It's a shame that there are IA constructs that can't be expressed any other way. I don't think it would take much to address that.


For example, consider this bit from druntime/src/rt/lifetime.d:
>

> ------------------------------**------------------------------**-------
>    auto isshared = ti.classinfo is TypeInfo_Shared.classinfo;
>    auto bic = !isshared ? __getBlkInfo((*p).ptr) : null;
>    auto info = bic ? *bic : gc_query((*p).ptr);
>    auto size = ti.next.tsize();
>    version (D_InlineAsm_X86)
>    {
>        size_t reqsize = void;
>
>        asm
>        {
>            mov EAX, newcapacity;
>            mul EAX, size;
>            mov reqsize, EAX;
>            jc  Loverflow;
>        }
>    }
>    else
>    {
>        size_t reqsize = size * newcapacity;
>
>        if (newcapacity > 0 && reqsize / newcapacity != size)
>            goto Loverflow;
>    }
>
>    // step 2, get the actual "allocated" size.  If the allocated size does
> not
>    // match what we expect, then we will need to reallocate anyways.
>
>    // TODO: this probably isn't correct for shared arrays
>    size_t curallocsize = void;
>    size_t curcapacity = void;
>    size_t offset = void;
>    size_t arraypad = void;
> ------------------------------**----------------
>

This one seems trivial, you just need one intrinsic:

  size_t reqsize = size * newcapacity;
  __jc(&Loverflow);

Although it depends on a '&codeLabel' mechanism to get the label address (GCC supports this in C, I'd love to see this in D too).


June 19, 2012
On 19-06-2012 22:51, Trass3r wrote:
>> 1) D Inline Asm and naked function support is raising far too many
>> alarm bells.

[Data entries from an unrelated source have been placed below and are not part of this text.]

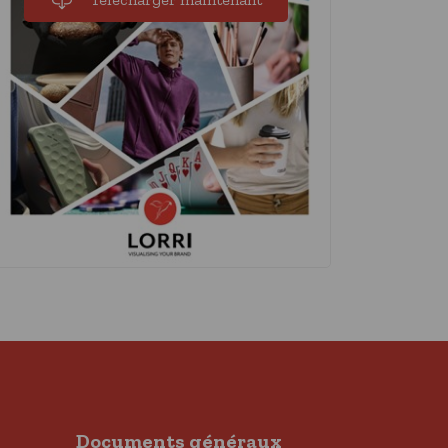
Documents généraux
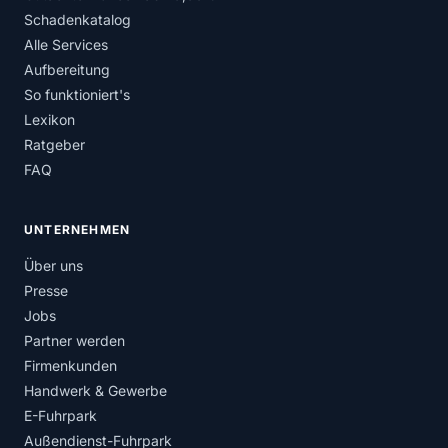
Schadenkatalog
Alle Services
Aufbereitung
So funktioniert's
Lexikon
Ratgeber
FAQ
UNTERNEHMEN
Über uns
Presse
Jobs
Partner werden
Firmenkunden
Handwerk & Gewerbe
E-Fuhrpark
Außendienst-Fuhrpark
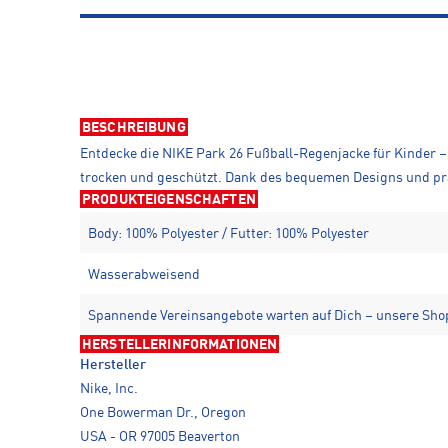
BESCHREIBUNG
Entdecke die NIKE Park 26 Fußball-Regenjacke für Kinder – 
trocken und geschützt. Dank des bequemen Designs und prak
PRODUKTEIGENSCHAFTEN
Body: 100% Polyester / Futter: 100% Polyester
Wasserabweisend
Spannende Vereinsangebote warten auf Dich – unsere Shop
HERSTELLERINFORMATIONEN
Hersteller
Nike, Inc.
One Bowerman Dr., Oregon
USA - OR 97005 Beaverton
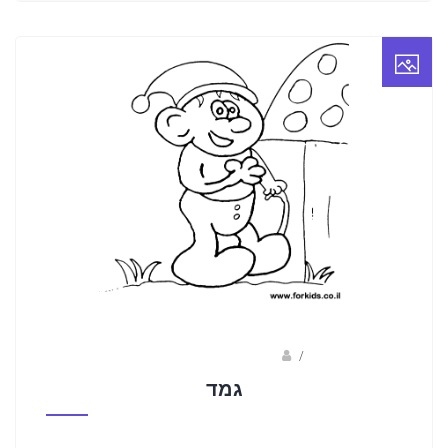
/
ברק שקד- המסלול הירוק
גמד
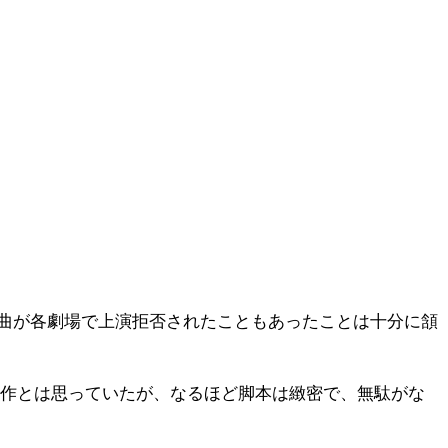
曲が各劇場で上演拒否されたこともあったことは十分に頷
信作とは思っていたが、なるほど脚本は緻密で、無駄がな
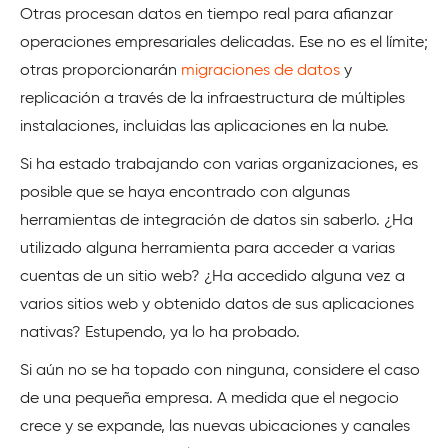
Otras procesan datos en tiempo real para afianzar
operaciones empresariales delicadas. Ese no es el límite;
otras proporcionarán
migraciones de datos
y
replicación a través de la infraestructura de múltiples
instalaciones, incluidas las aplicaciones en la nube.
Si ha estado trabajando con varias organizaciones, es
posible que se haya encontrado con algunas
herramientas de integración de datos sin saberlo. ¿Ha
utilizado alguna herramienta para acceder a varias
cuentas de un sitio web? ¿Ha accedido alguna vez a
varios sitios web y obtenido datos de sus aplicaciones
nativas? Estupendo, ya lo ha probado.
Si aún no se ha topado con ninguna, considere el caso
de una pequeña empresa. A medida que el negocio
crece y se expande, las nuevas ubicaciones y canales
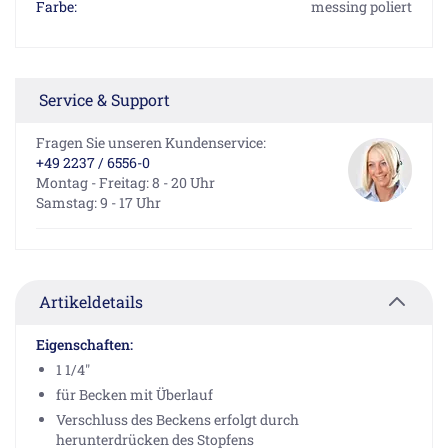
Farbe:
messing poliert
Service & Support
Fragen Sie unseren Kundenservice:
+49 2237 / 6556-0
Montag - Freitag: 8 - 20 Uhr
Samstag: 9 - 17 Uhr
Artikeldetails
Eigenschaften:
1 1/4"
für Becken mit Überlauf
Verschluss des Beckens erfolgt durch
herunterdrücken des Stopfens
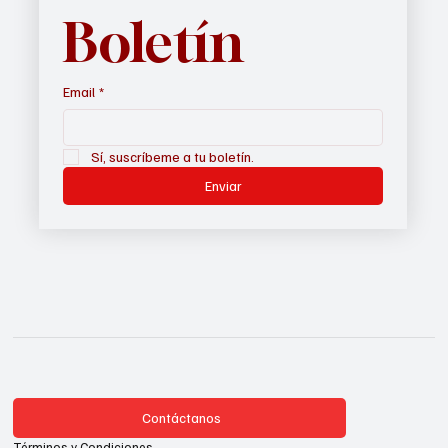
nuestro 
Boletín
Email
*
Sí, suscríbeme a tu boletín.
Enviar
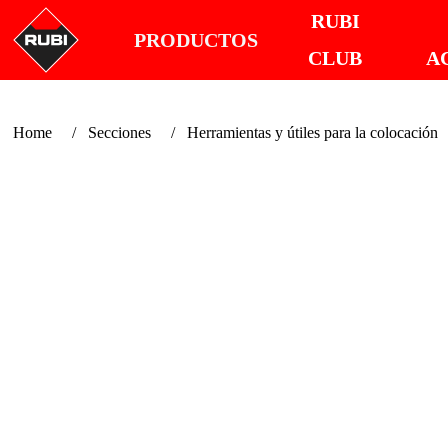
RUBI
PRODUCTOS
CLUB
A
Home
Secciones
Herramientas y útiles para la colocación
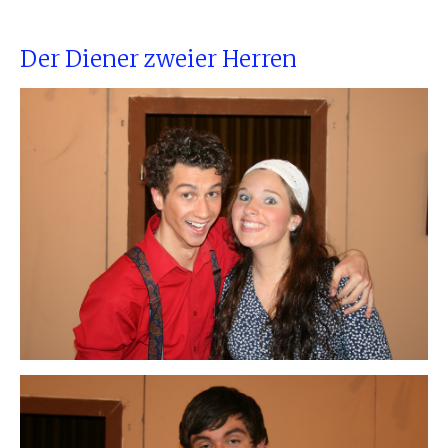
Der Diener zweier Herren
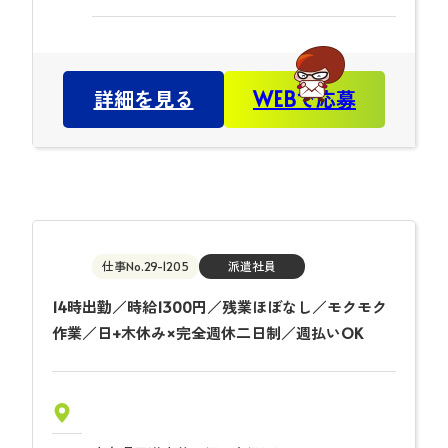
詳細を見る
WEBで応募
仕事No.29-1205
派遣社員
14時出勤／時給1300円／残業ほぼなし／モクモク
作業／日+木休み×完全週休二日制／週払いOK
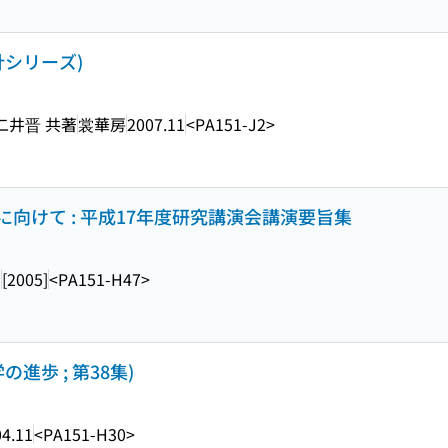
針シリーズ)
 二井晋 共著
裳華房
2007.11
<PA151-J2>
向けて : 平成17年度研究講演会講演要旨集
ー
[2005]
<PA151-H47>
進歩 ; 第38集)
4.11
<PA151-H30>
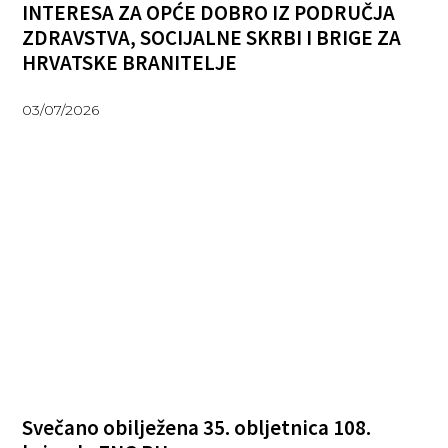
INTERESA ZA OPĆE DOBRO IZ PODRUČJA
ZDRAVSTVA, SOCIJALNE SKRBI I BRIGE ZA
HRVATSKE BRANITELJE
03/07/2026
Svečano obilježena 35. obljetnica 108.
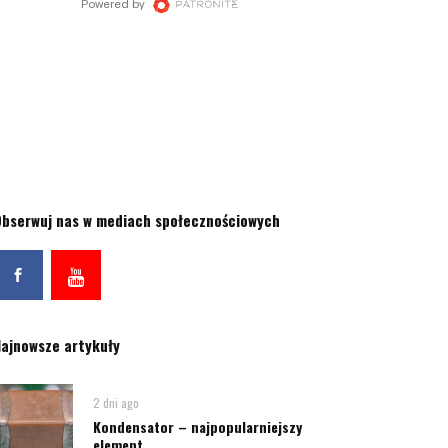
bserwuj nas w mediach społecznościowych
ajnowsze artykuły
2 dni ago
Kondensator – najpopularniejszy
element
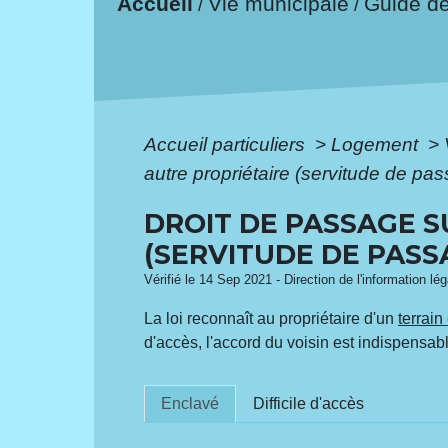
Accueil
Vie municipale
Guide d
/
/
Accueil particuliers
>
Logement
>
autre propriétaire (servitude de pa
DROIT DE PASSAGE S
(SERVITUDE DE PASS
Vérifié le 14 Sep 2021 - Direction de l'information lé
La loi reconnaît au propriétaire d'un
terrain
d'accès, l'accord du voisin est indispensabl
Enclavé
Difficile d'accès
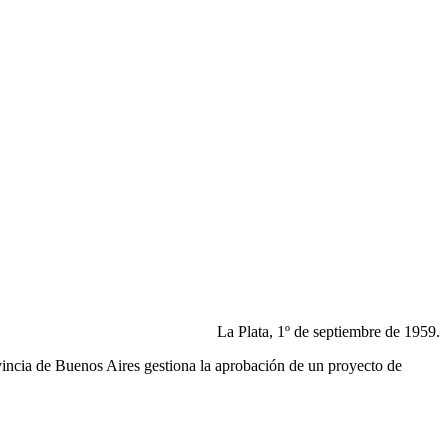
La Plata, 1º de septiembre de 1959.
ovincia de Buenos Aires gestiona la aprobación de un proyecto de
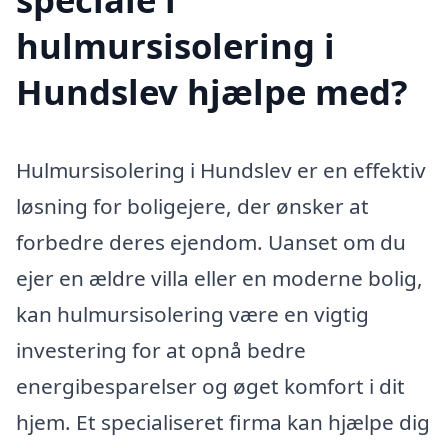
hulmursisolering i
Hundslev hjælpe med?
Hulmursisolering i Hundslev er en effektiv
løsning for boligejere, der ønsker at
forbedre deres ejendom. Uanset om du
ejer en ældre villa eller en moderne bolig,
kan hulmursisolering være en vigtig
investering for at opnå bedre
energibesparelser og øget komfort i dit
hjem. Et specialiseret firma kan hjælpe dig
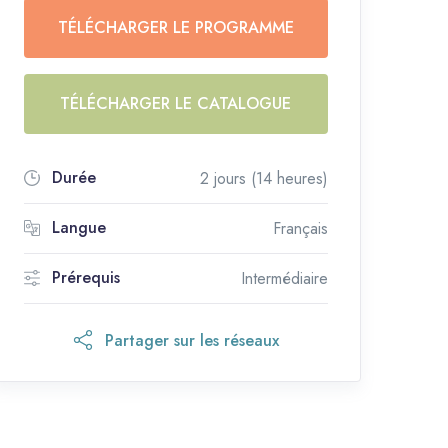
TÉLÉCHARGER LE PROGRAMME
TÉLÉCHARGER LE CATALOGUE
Durée
2 jours (14 heures)
Langue
Français
Prérequis
Intermédiaire
Partager sur les réseaux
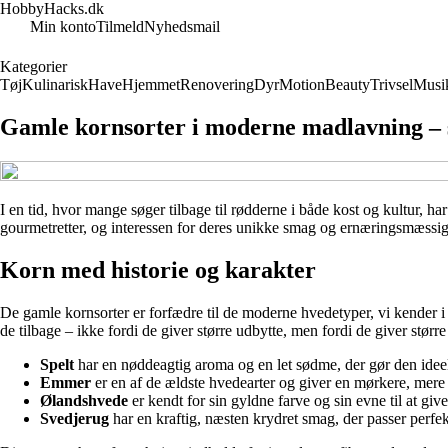
HobbyHacks.dk
Min konto
Tilmeld
Nyhedsmail
Kategorier
Tøj
Kulinarisk
Have
Hjemmet
Renovering
Dyr
Motion
Beauty
Trivsel
Musi
Gamle kornsorter i moderne madlavning – sm
I en tid, hvor mange søger tilbage til rødderne i både kost og kultur, 
gourmetretter, og interessen for deres unikke smag og ernæringsmæssig
Korn med historie og karakter
De gamle kornsorter er forfædre til de moderne hvedetyper, vi kender i 
de tilbage – ikke fordi de giver større udbytte, men fordi de giver størr
Spelt
har en nøddeagtig aroma og en let sødme, der gør den ideel 
Emmer
er en af de ældste hvedearter og giver en mørkere, mere 
Ølandshvede
er kendt for sin gyldne farve og sin evne til at gi
Svedjerug
har en kraftig, næsten krydret smag, der passer perfek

So would just be easier to remove it and avoid all the
>> other comments on why we need middle-end and backend headers in gdc.
>
> And the C++ frontend doesn't need these headers for its inline assembler
> implementation?

No, it passes the assembly on to the assembler. Simple as that.

-- 
Alex Rønne Petersen
alex@lycus.org
http://lycus.org
June 19, 2012
On 20 June 2012 01:50, Alex Rønne Petersen <alex@lycus.org> wrote:

> On 19-06-2012 23:22, Manu wrote:
>
>> On 19 June 2012 23:59, deadalnix <deadalnix@gmail.com
>>
>> <mailto:deadalnix@gmail.com>> wrote:
>>
>>    Le 19/06/2012 22:08, Iain Buclaw a écrit :
>>
>>          From what I gathered from further discussion, it made sense for
>>        embedded platforms, such as ARM, but not x86.
>>
>>
>>    It has proven to be useful to me, not only for performances reasons,
>>    but also for low level manipulations.
>>
>>    It don't see what make ARM that different on regard to inline
>>    assembly capabilities.
>>
>>
>> If you had the register alias feature I described above, would you be
>> ale to write such low-level manipulations using intrinsics?
>> I think I would be able to rewrite all x86 asm blocks I've ever written
>> using that feature.
>>
>> ARM and PPC both have unique features relating to their branch control and branch prediction that x86 doesn't have. Sadly, all high level languages COMPLETELY overlook such features when designing high level expressions, because they are traditionally designed for x86 first.
>>
>
> To be fair, ARM v8/AArch64 has eliminated predicated execution, simply because it turned out that the complexity of writing languages and compilers for it was not worth it, compared to just having good branch prediction.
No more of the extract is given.